La farmacia (dal greco f??µa???, medicamento) è la scienza (principi teorici) e la tecnica (procedimenti pratici) della preparazione e distribuzione dei prodotti farmaceutici. Il concetto di “preparazione” comprende la corretta interpretazione delle prescrizioni mediche, le appropriate competenze scientifiche e tecniche, la specifica padronanza delle norme della farmacopea ufficiale. Il concetto di “distribuzione” si riferisce principalmente al commercio dei medicinali e, oltre agli aspetti tecnici della vendita, implica anche un’ampia conoscenza delle caratteristiche dei prodotti, la capacità di fornire consigli sul loro uso corretto, la tutela della serenità di ogni paziente di fronte ai medicamenti e alla malattia.

Quella appena fornita risulta essere la definizione canonica del concetto di farmacia; Ma la domanda che vogliamo porci in questo articolo è: qual è la direzione che il settore prenderà nel futuro?

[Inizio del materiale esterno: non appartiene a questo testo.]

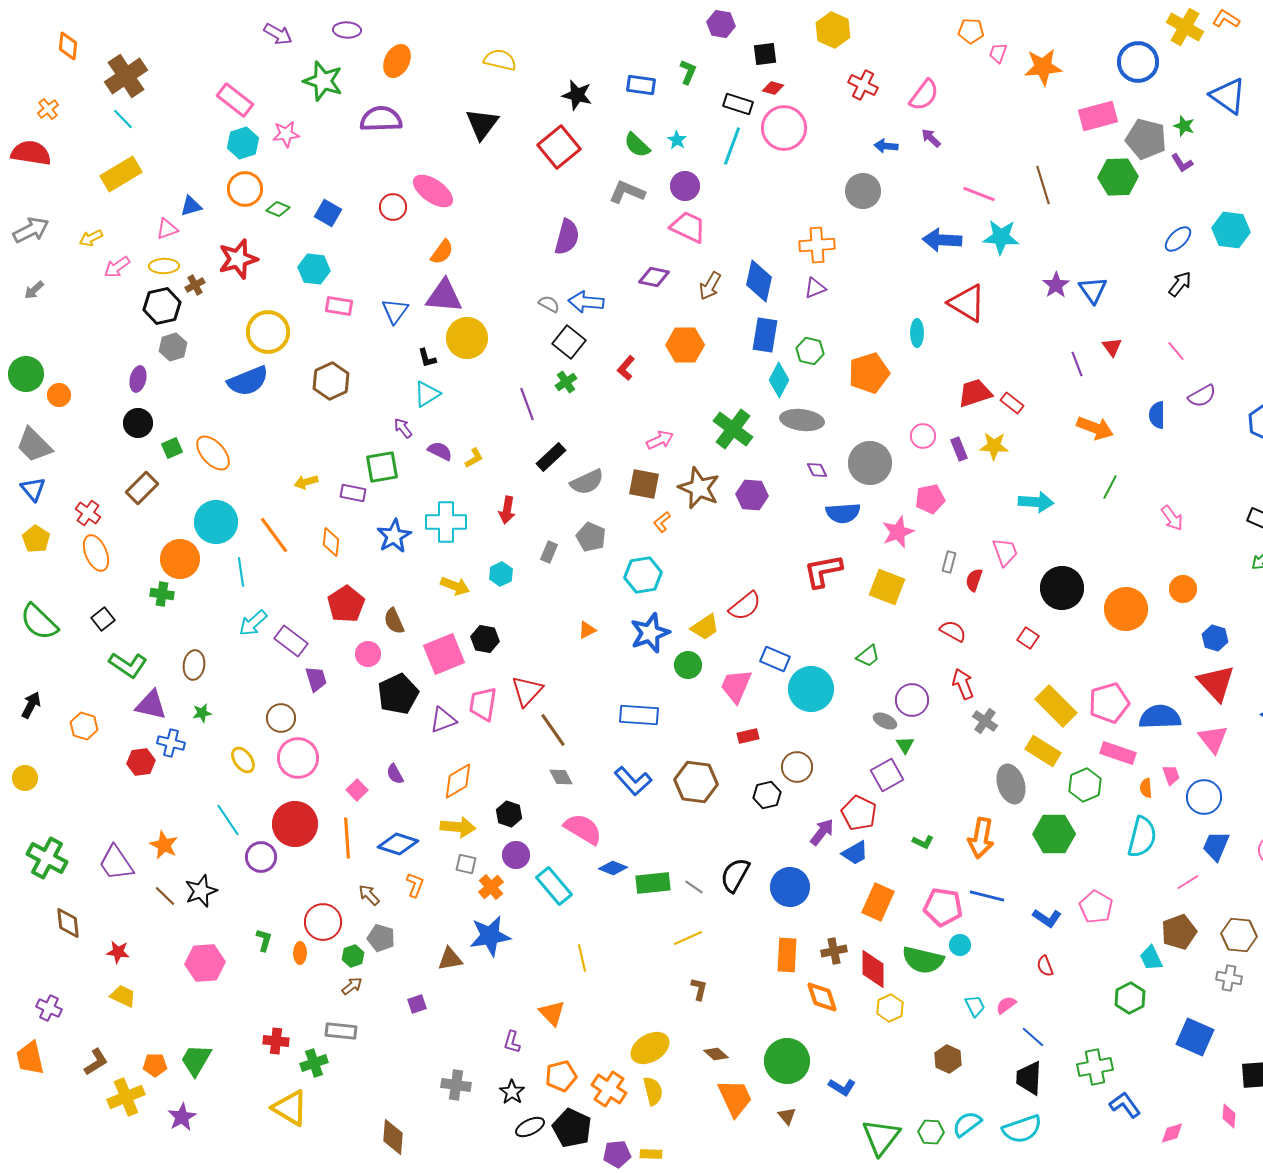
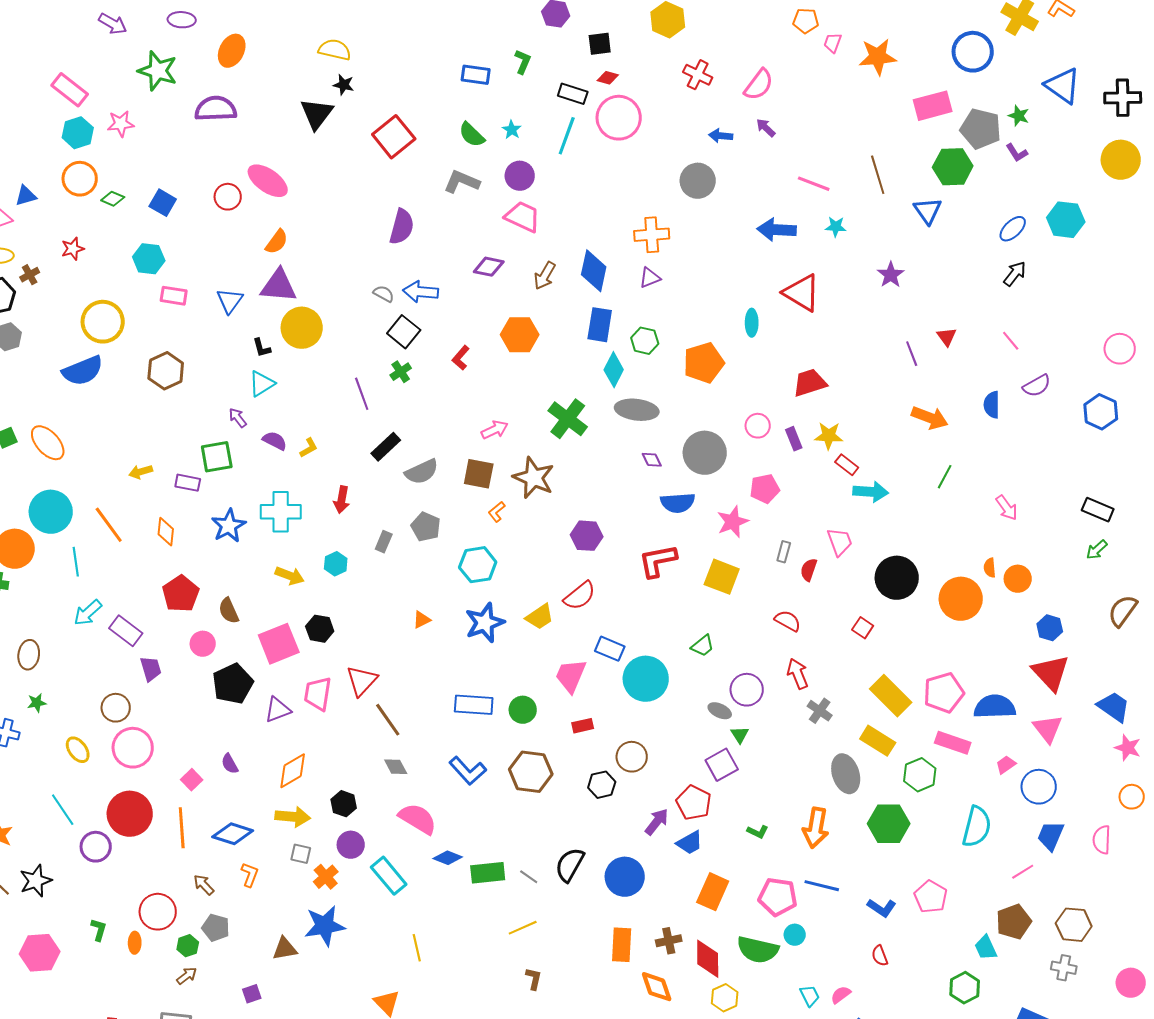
black star: (577, 95) -> (344, 85), moved, size x0.7
cyan star: (1001, 237) -> (836, 227), size x0.6
red star: (238, 259) -> (73, 249), size x0.6
blue triangle: (1093, 290) -> (928, 211), moved
red rectangle: (1012, 403) -> (847, 465), moved
purple hexagon: (752, 495) -> (587, 536), moved
green circle: (688, 665) -> (523, 710), moved
pink trapezoid: (1171, 775) -> (1006, 765), turned -105
orange semicircle: (1146, 788) -> (990, 568), moved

Il settore sanitario in generale e quello farmaceutico in particolare , stanno affrontando una fase di considerevole e profonda evoluzione legata a cambiamenti istituzionali, sociali e di mercato: dalla progressiva armonizzazione legislativa con le politiche europee alle politiche di contenimento della spesa farmaceutica ospedaliera e territoriale, dalla richiesta di collaborazione alle farmacie per l’erogazione di nuovi servizi assistenziali da parte dei Servizi Sanitari Regionali ai nuovi indirizzi dell’AIFA, fino ad arrivare al mutamento sociale del rapporto di fiducia tra le professioni sanitarie e i pazienti.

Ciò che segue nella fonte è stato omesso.